Natasha Côté-Khan, Digital Innovation & Service Excellence Lead - HRB, Public Services and Procurement Canada
By James Yau
Meet the Women in GovTech 2025.

Natasha Côté-Khan, Digita Innovation & Service Excellence Lead - HRB, Public Services and Procurement Canada, shares about her journey. Image: Natasha Côté-Khan
1) How do you use your role to ensure that technology and policy are truly inclusive?
I focus on bringing real users into the process early and often. For us, that includes regional employees, compensation advisors, HR assistants, HR business partners, managers, executives, students, and employees who rely on adaptive technology.
These groups live the reality of our systems every day, and they’re often the first to feel the impact of poor design or unclear policy.
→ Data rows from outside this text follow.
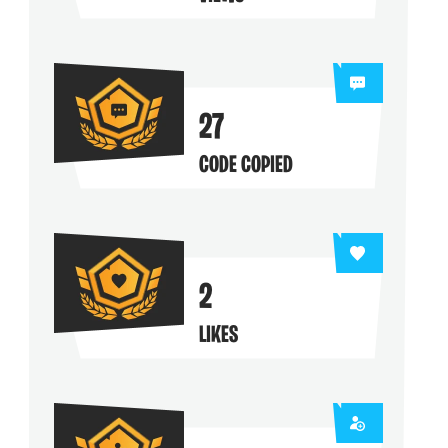
ng their maps
27
CODE COPIED
2
LIKES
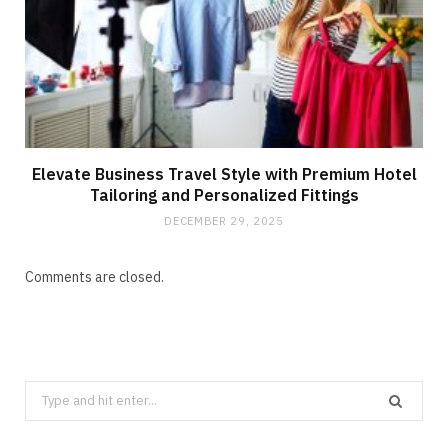
Elevate Business Travel Style with Premium Hotel
Tailoring and Personalized Fittings
DECEMBER 29, 2025
Comments are closed.
Search
for:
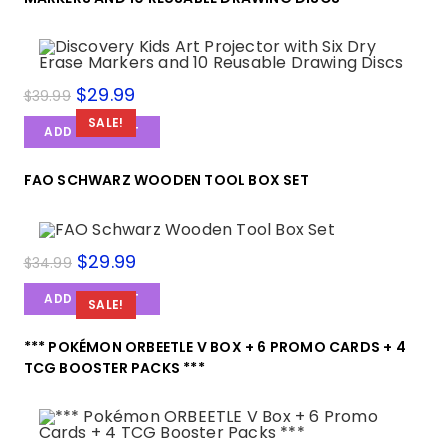
$
29.99
$
39.99
SALE!
ADD TO CART
FAO SCHWARZ WOODEN TOOL BOX SET
$
29.99
$
34.99
ADD TO CART
SALE!
*** POKÉMON ORBEETLE V BOX + 6 PROMO CARDS + 4
TCG BOOSTER PACKS ***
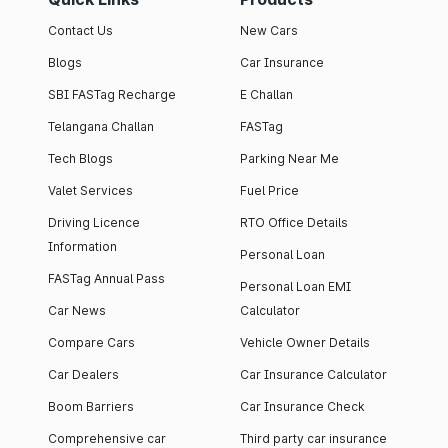
Contact Us
New Cars
Blogs
Car Insurance
SBI FASTag Recharge
E Challan
Telangana Challan
FASTag
Tech Blogs
Parking Near Me
Valet Services
Fuel Price
Driving Licence
RTO Office Details
Information
Personal Loan
FASTag Annual Pass
Personal Loan EMI
Car News
Calculator
Compare Cars
Vehicle Owner Details
Car Dealers
Car Insurance Calculator
Boom Barriers
Car Insurance Check
Comprehensive car
Third party car insurance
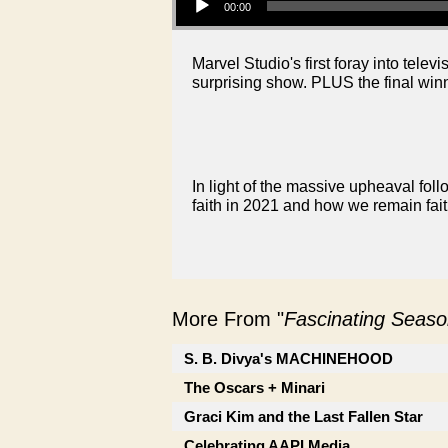
00:00
Marvel Studio's first foray into te
surprising show. PLUS the final win
In light of the massive upheaval fol
faith in 2021 and how we remain faith
More From "
Fascinating Seaso
S. B. Divya's MACHINEHOOD
The Oscars + Minari
Graci Kim and the Last Fallen Star
Celebrating AAPI Media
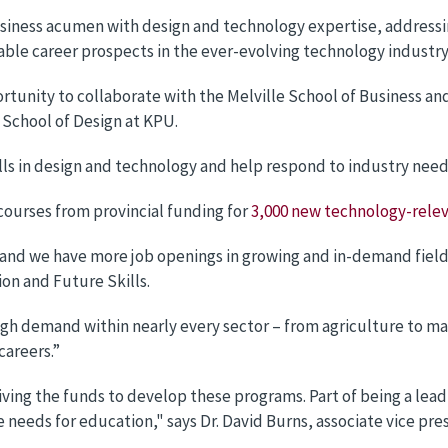
iness acumen with design and technology expertise, addressin
ble career prospects in the ever-evolving technology industry
rtunity to collaborate with the Melville School of Business a
 School of Design at KPU.
ills in design and technology and help respond to industry nee
courses from provincial funding for
3,000 new technology-relev
and we have more job openings in growing and in-demand fields 
on and Future Skills.
high demand within nearly every sector – from agriculture to 
careers.”
eiving the funds to develop these programs. Part of being a le
needs for education," says Dr. David Burns, associate vice pre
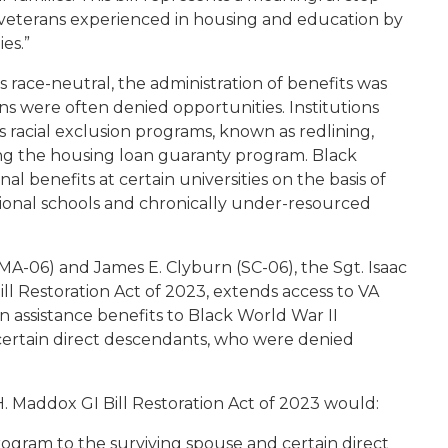
ck veterans experienced in housing and education by
es.”
as race-neutral, the administration of benefits was
ns were often denied opportunities. Institutions
 racial exclusion programs, known as redlining,
ng the housing loan guaranty program. Black
l benefits at certain universities on the basis of
tional schools and chronically under-resourced
A-06) and James E. Clyburn (SC-06), the
Sgt. Isaac
ll Restoration Act of 2023
, extends access to VA
n assistance benefits to Black World War II
 certain direct descendants, who were denied
H. Maddox GI Bill Restoration Act of 2023
would
:
ogram to the surviving spouse and certain direct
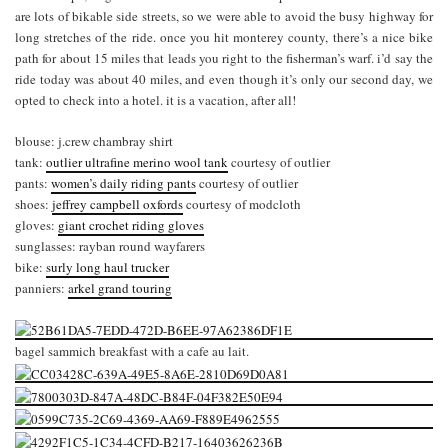
are lots of bikable side streets, so we were able to avoid the busy highway for
long stretches of the ride. once you hit monterey county, there’s a nice bike
path for about 15 miles that leads you right to the fisherman’s warf. i’d say the
ride today was about 40 miles, and even though it’s only our second day, we
opted to check into a hotel. it is a vacation, after all!
blouse: j.crew chambray shirt
tank:
outlier ultrafine merino wool tank
courtesy of outlier
pants:
women’s daily riding pants
courtesy of outlier
shoes:
jeffrey campbell oxfords
courtesy of modcloth
gloves:
giant crochet riding gloves
sunglasses: rayban round wayfarers
bike:
surly long haul trucker
panniers:
arkel grand touring
bagel sammich breakfast with a cafe au lait.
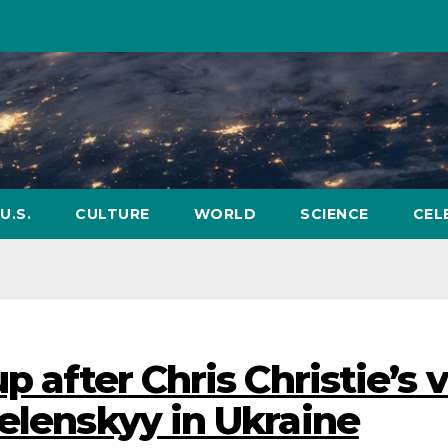
U.S.
CULTURE
WORLD
SCIENCE
CEL
p after Chris Christie’s 
elenskyy in Ukraine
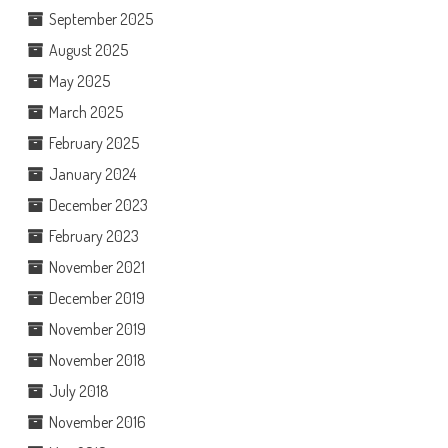
September 2025
August 2025
May 2025
March 2025
February 2025
January 2024
December 2023
February 2023
November 2021
December 2019
November 2019
November 2018
July 2018
November 2016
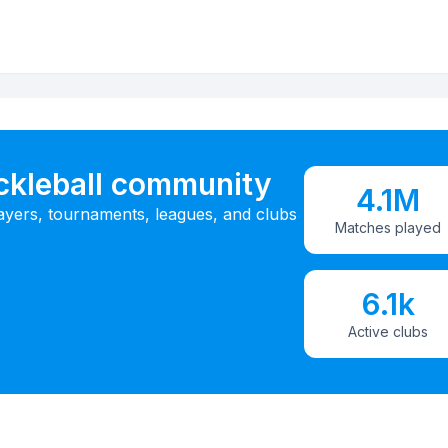
ickleball community
4.1M
ayers, tournaments, leagues, and clubs
Matches played
6.1k
Active clubs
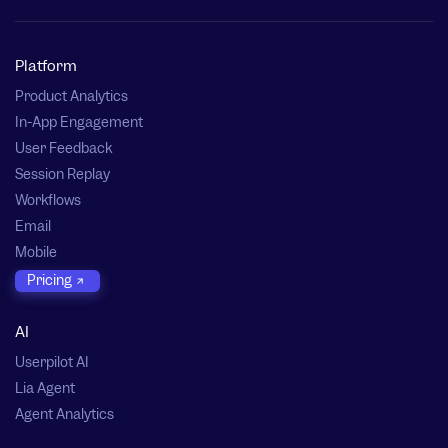
Platform
Product Analytics
In-App Engagement
User Feedback
Session Replay
Workflows
Email
Mobile
Pricing
AI
Userpilot AI
Lia Agent
Agent Analytics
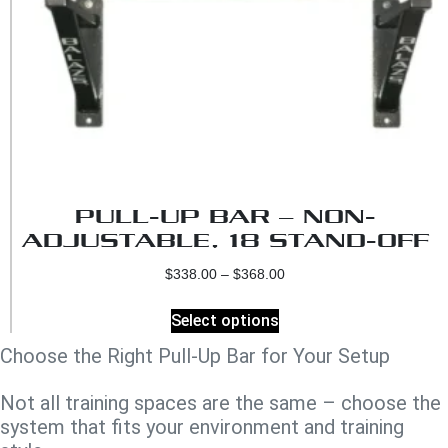
PULL-UP BAR – NON-
ADJUSTABLE, 18 STAND-OFF
$
338.00
–
$
368.00
Select options
Choose the Right Pull-Up Bar for Your Setup
Not all training spaces are the same – choose the
system that fits your environment and training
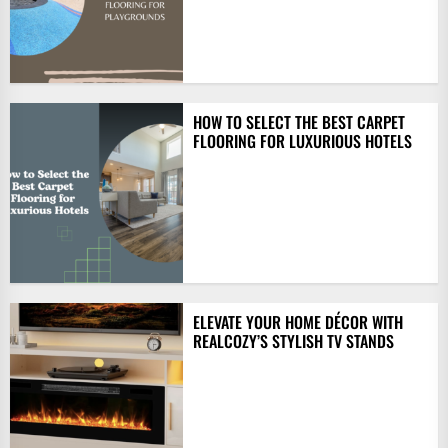
HOW TO SELECT THE BEST CARPET
FLOORING FOR LUXURIOUS HOTELS
ELEVATE YOUR HOME DÉCOR WITH
REALCOZY’S STYLISH TV STANDS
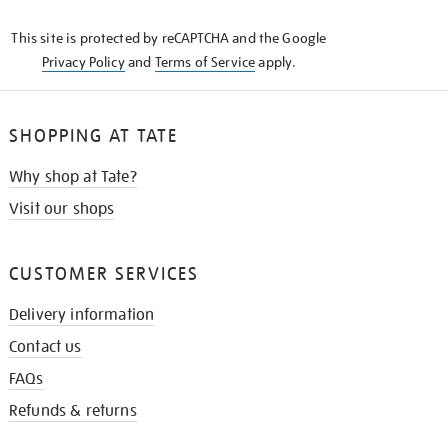
KNOW
This site is protected by reCAPTCHA and the Google
Privacy Policy
and
Terms of Service
apply.
SHOPPING AT TATE
Why shop at Tate?
Visit our shops
CUSTOMER SERVICES
Delivery information
Contact us
FAQs
Refunds & returns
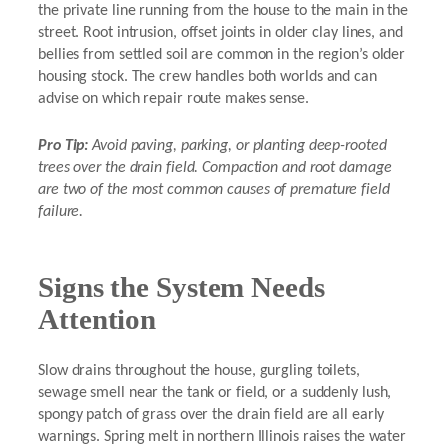
the private line running from the house to the main in the
street. Root intrusion, offset joints in older clay lines, and
bellies from settled soil are common in the region’s older
housing stock. The crew handles both worlds and can
advise on which repair route makes sense.
Pro Tip:
Avoid paving, parking, or planting deep-rooted
trees over the drain field. Compaction and root damage
are two of the most common causes of premature field
failure.
Signs the System Needs
Attention
Slow drains throughout the house, gurgling toilets,
sewage smell near the tank or field, or a suddenly lush,
spongy patch of grass over the drain field are all early
warnings. Spring melt in northern Illinois raises the water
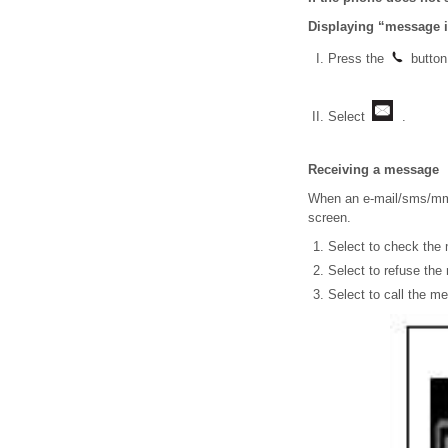
Displaying “message 
Press the
button
Select
.
Receiving a message
When an e-mail/sms/mms
screen.
Select to check the
Select to refuse th
Select to call the m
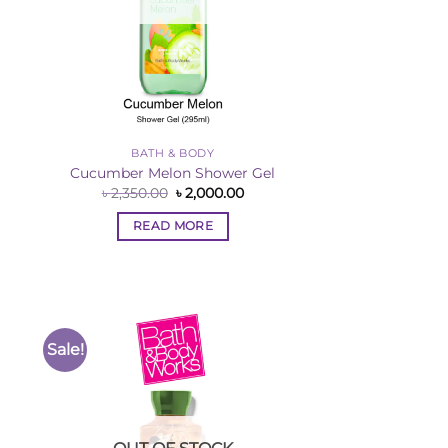
BATH & BODY
Cucumber Melon Shower Gel
rent
Original
Current
৳
2,350.00
৳
2,000.00
ce
price
price
was:
is:
READ MORE
,000.00.
৳ 2,350.00.
৳ 2,000.00.
Sale!
to
Add to
ist
Wishlist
I make a point to involve people who are usually missed: employees in smaller regional offices, workers with disabilities who use screen readers or voice input, employees with lower digital confidence, and front-line staff whose feedback rarely reaches senior decision-making tables.
Their insights highlight gaps that polished demos and high-level briefings never reveal.
I rely on structured user research like interviews, usability testing, surveys, and journey mapping to show where policies or systems unintentionally exclude people. When the evidence points to a barrier, we address it directly rather than assuming “most people will figure it out.”
For me, inclusion is built through constant iteration, testing, and listening. When people feel heard and can see their insights reflected in the final product, you build trust and the technology is genuinely better for everyone.
2) What’s a moment in your career when you saw firsthand how technology or a new policy changed a citizen’s life for the better?
A defining moment for me was the service design work on the Conflict of Interest redesign.
When we started, the process was completely broken. Turnover on the team was high because the work felt impossible. Employees processing COIs were exhausted and frustrated. The system wasn’t designed for the volume or the complexity of what they were asked to do. A single declaration could take over a year to complete.
With tens of thousands of submissions and a small team of fourteen people, the math simply didn’t work. The language was unclear, the steps weren’t logical, and the whole experience felt like a punishment to both the public servants submitting COIs and the employees trying to process them.
When we approached the redesign, we focused on what people were actually experiencing, not what the process should look like on paper. We listened, mapped out the pain points, and built something that removed unnecessary back-and-forth, clarified expectations, and created a pathway that felt achievable.
We modernised the system, digitised what made sense, and designed it so both sides felt supported instead of overwhelmed.
During user testing, I saw the change immediately. People who had been visibly stressed by the old process relaxed. They said things like, “This finally makes sense,” and “I can actually do this.”
Watching that shift from dread and confusion to clarity and confidence felt great because we actually helped that team.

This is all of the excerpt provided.